The banners were meant to celebrate Michigan athletic achievement. Fifteen years later, after scandal tainted those records, the University keeps their legacy completely out of sight.
That legacy, though, is inescapable.
The banners essentially represent the accomplishments of the Fab Five, Michigan's freshman class of 1991 that, in two seasons, reached two NCAA Championship games and forever changed college basketball.
Chris Webber, Jalen Rose, Juwan Howard, Jimmy King and Ray Jackson comprised the legendary class that was the first all-freshman starting lineup to reach the Final Four. The class also included a top NBA Draft pick, three All-Americans and four NBA Draft picks.
It might be the most talented class ever, but that barely tells the story.
The Fab Five transcended the game. Three of their games still rank among the five most-viewed college basketball games of all time.
"Never before in the history of the game had there been five freshmen who were able to create that much excitement," said Billy Packer, who has covered the last 34 Final Fours for CBS Sports.
But the NCAA banners represent much more than on-court achievements.
"I think for Michigan, overall, they have been an immensely positive image," Athletic Director Bill Martin said.
Packer and other sports commentators, though, have a darker view of the feats marked by those banners.
"Had they won (a championship) and what transpired thereafter, they would have been remembered as one of the black marks in NCAA history," Packer said. "They and Michigan are probably lucky they didn't win that game."
The banners represent the group's lasting impact on college basketball and how, 15 years later, it is still misunderstood.
A new attitude
Before they played a preseason contest, the Fab Five already brought a different attitude to the game.
In practices, they would play "freshman against y'all" scrimmages with their teammates. Even on a Michigan team that returned four starters, they clearly were the five most talented players in the gym.
And if their teammates didn't know it, the Fab Five would tell them about it - with trash talk, showboating and gamesmanship.
The rest of the world would soon learn about those exploits.
Rose and Webber, who were good friends in Detroit, were also recruited by straight-laced, traditional college basketball powers such as Duke, Kentucky and Indiana, where that kind of showmanship would have been unimaginable.
But because the duo came to Michigan together, their familiarity allowed their true personalities to shine through. The in-your-face persona the Fab Five's leader and point guard, Rose, played with it at Detroit Southwestern High School came to Ann Arbor with him.

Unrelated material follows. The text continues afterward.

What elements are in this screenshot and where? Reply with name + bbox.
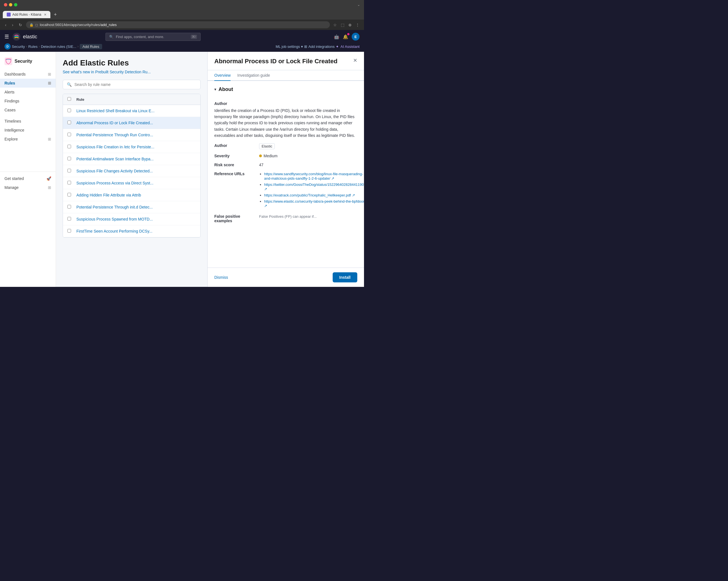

And the other three quickly embraced that style.
During media day of their freshman season, Howard proclaimed, "We are on a mission."
College athletes rarely make those claims. For a freshman to do it is almost unheard of.

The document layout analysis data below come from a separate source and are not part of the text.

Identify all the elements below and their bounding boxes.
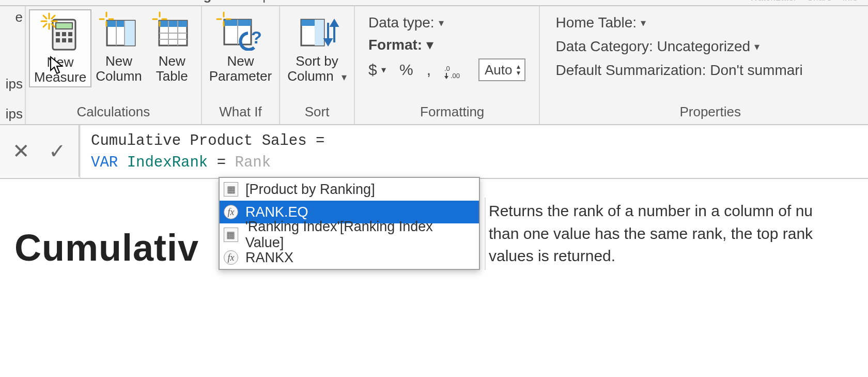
intellisense-item[interactable]: ▦ [Product by Ranking]	[220, 178, 479, 201]
new-measure-label: New Measure	[34, 55, 86, 84]
new-measure-button[interactable]: New Measure	[29, 9, 91, 87]
new-table-button[interactable]: New Table	[146, 9, 198, 85]
svg-rect-45	[315, 20, 324, 46]
new-column-button[interactable]: New Column	[91, 9, 146, 85]
group-sort-label: Sort	[305, 104, 330, 122]
chevron-down-icon	[754, 40, 760, 53]
decimals-icon: .0.00	[444, 64, 465, 80]
group-sort: Sort by Column Sort	[280, 6, 355, 124]
default-summarization-dropdown[interactable]: Default Summarization: Don't summari	[555, 62, 802, 79]
visual-title-partial: Cumulativ	[14, 227, 199, 269]
intellisense-item-label: RANK.EQ	[245, 204, 308, 220]
svg-text:.0: .0	[444, 65, 450, 72]
right-link-watchlater[interactable]: WatchLater	[750, 0, 807, 3]
decimal-places-spinner[interactable]: Auto ▲▼	[478, 58, 525, 81]
chevron-down-icon	[342, 71, 347, 83]
tab-modeling[interactable]: Modeling	[137, 0, 227, 4]
svg-text:.00: .00	[451, 72, 460, 80]
new-column-label: New Column	[96, 54, 142, 83]
new-table-label: New Table	[156, 54, 188, 83]
svg-rect-9	[56, 23, 72, 29]
sparkle-icon	[99, 11, 114, 27]
sparkle-icon	[216, 11, 231, 27]
svg-rect-22	[125, 21, 135, 46]
right-link-share[interactable]: Share	[807, 0, 842, 3]
sparkle-icon	[152, 11, 167, 27]
svg-marker-52	[444, 76, 448, 79]
tab-data-drill[interactable]: Data / Drill	[359, 0, 453, 4]
svg-line-6	[43, 24, 47, 27]
svg-rect-14	[62, 38, 66, 42]
group-whatif-label: What If	[219, 104, 261, 122]
chevron-down-icon	[641, 17, 646, 29]
ribbon: e ips ips New Measure New Column	[0, 6, 868, 125]
report-canvas: Cumulativ ▦ [Product by Ranking] fx RANK…	[0, 179, 868, 377]
intellisense-popup: ▦ [Product by Ranking] fx RANK.EQ ▦ 'Ran…	[219, 177, 480, 270]
tab-format[interactable]: Format	[286, 0, 359, 4]
home-table-dropdown[interactable]: Home Table:	[555, 14, 802, 31]
group-whatif: ? New Parameter What If	[202, 6, 280, 124]
svg-text:?: ?	[251, 27, 262, 47]
intellisense-item-label: [Product by Ranking]	[245, 182, 375, 198]
intellisense-item-label: RANKX	[245, 250, 293, 266]
svg-rect-12	[68, 32, 72, 36]
svg-line-7	[52, 16, 55, 19]
svg-rect-10	[56, 32, 60, 36]
svg-marker-49	[331, 21, 337, 26]
data-type-dropdown[interactable]: Data type:	[368, 14, 444, 31]
svg-rect-11	[62, 32, 66, 36]
tab-help[interactable]: Help	[227, 0, 285, 4]
group-properties: Home Table: Data Category: Uncategorized…	[540, 6, 868, 124]
right-link-info[interactable]: Info	[842, 0, 868, 3]
svg-rect-15	[68, 38, 72, 42]
group-calculations: New Measure New Column New Table Calcula…	[26, 6, 202, 124]
function-icon: fx	[224, 205, 238, 219]
currency-button[interactable]: $ ▾	[368, 61, 386, 79]
svg-marker-47	[325, 39, 331, 44]
function-icon: fx	[224, 250, 238, 265]
spin-down-icon[interactable]: ▼	[516, 70, 522, 76]
relationships-frag-1: e	[0, 9, 24, 46]
sort-column-icon	[298, 12, 339, 51]
intellisense-tooltip: Returns the rank of a number in a column…	[486, 200, 868, 267]
chevron-down-icon	[439, 17, 444, 29]
svg-line-5	[52, 24, 55, 27]
svg-line-4	[43, 16, 47, 19]
sort-by-column-label: Sort by Column	[287, 54, 347, 83]
svg-rect-13	[56, 38, 60, 42]
formula-cancel-button[interactable]: ✕	[12, 139, 30, 163]
relationships-frag-3: ips	[0, 106, 24, 122]
intellisense-item-label: 'Ranking Index'[Ranking Index Value]	[245, 219, 473, 251]
percent-button[interactable]: %	[399, 61, 413, 79]
measure-icon: ▦	[224, 182, 238, 197]
format-dropdown[interactable]: Format: ▾	[368, 36, 433, 53]
formula-line-1: Cumulative Product Sales =	[91, 130, 858, 152]
group-properties-label: Properties	[679, 104, 741, 122]
group-formatting: Data type: Format: ▾ $ ▾ % , .0.00 Auto …	[355, 6, 540, 124]
group-formatting-label: Formatting	[420, 104, 484, 122]
formula-line-2: VAR IndexRank = Rank	[91, 152, 858, 174]
formula-commit-button[interactable]: ✓	[49, 139, 66, 163]
group-relationships-partial: e ips ips	[0, 6, 26, 124]
relationships-frag-2: ips	[0, 76, 24, 92]
new-parameter-label: New Parameter	[209, 54, 272, 83]
sort-by-column-button[interactable]: Sort by Column	[283, 9, 351, 85]
group-calculations-label: Calculations	[77, 104, 150, 122]
new-parameter-button[interactable]: ? New Parameter	[205, 9, 276, 85]
ribbon-tabs: Home View Modeling Help Format Data / Dr…	[0, 0, 868, 6]
intellisense-item[interactable]: ▦ 'Ranking Index'[Ranking Index Value]	[220, 223, 479, 246]
formula-editor[interactable]: Cumulative Product Sales = VAR IndexRank…	[80, 125, 868, 178]
formula-bar: ✕ ✓ Cumulative Product Sales = VAR Index…	[0, 125, 868, 179]
measure-icon: ▦	[224, 228, 238, 242]
tab-view[interactable]: View	[77, 0, 137, 4]
tab-home[interactable]: Home	[10, 0, 77, 4]
sparkle-icon	[40, 12, 58, 30]
data-category-dropdown[interactable]: Data Category: Uncategorized	[555, 38, 802, 55]
thousands-separator-button[interactable]: ,	[427, 61, 431, 79]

And with this "shock the world" mentality, they exploded onto the college basketball scene.
Their antics became famous: dancing on the scorer's table, stomping on the opposing team's center-court emblem after a road win, staring down opponents after dunking on them, talking to the television camera, exchanging words with an opposing team member about to shoot a free-throw.
"It's a style a lot of people don't agree with," Webber said in an interview with The Ann Arbor News his freshman season. "The criticism is something I'm going to have to live with because I decided to play this way."